◆ REQUIRED ACTION ◆
In your copy of the records, include every word exactly and no pictures.

◆ AVAILABLE RECORDS ◆
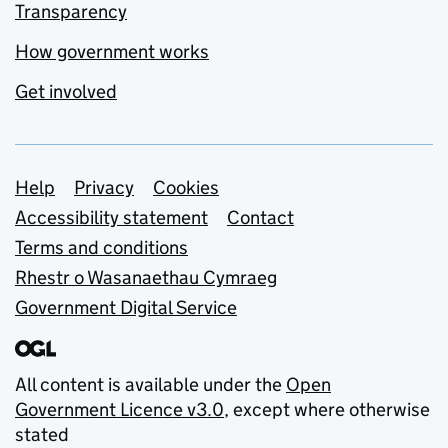
Transparency
How government works
Get involved
Support links
Help
Privacy
Cookies
Accessibility statement
Contact
Terms and conditions
Rhestr o Wasanaethau Cymraeg
Government Digital Service
All content is available under the
Open
Government Licence v3.0
, except where otherwise
stated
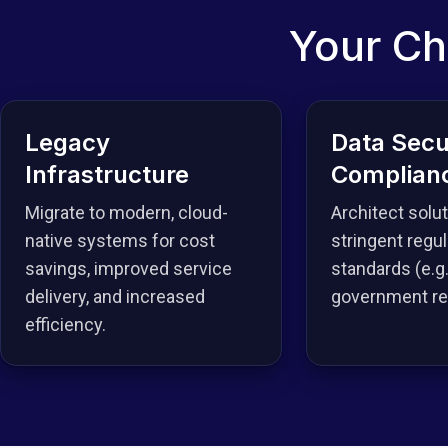
Your Ch
Legacy
Data Secu
Infrastructure
Complian
Migrate to modern, cloud-
Architect solu
native systems for cost
stringent regul
savings, improved service
standards (e.g.
delivery, and increased
government reg
efficiency.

◆ COMPLETED EXERCISE ◆
Transparency
How government works
Get involved
Support links
Help
Privacy
Cookies
Accessibility statement
Contact
Terms and conditions
Rhestr o Wasanaethau Cymraeg
Government Digital Service
All content is available under the
Open
Government Licence v3.0
, except where otherwise
stated
Your Ch
Legacy
Data Secu
Infrastructure
Complian
Migrate to modern, cloud-
Architect solu
native systems for cost
stringent regul
savings, improved service
standards (e.g.
delivery, and increased
government reg
efficiency.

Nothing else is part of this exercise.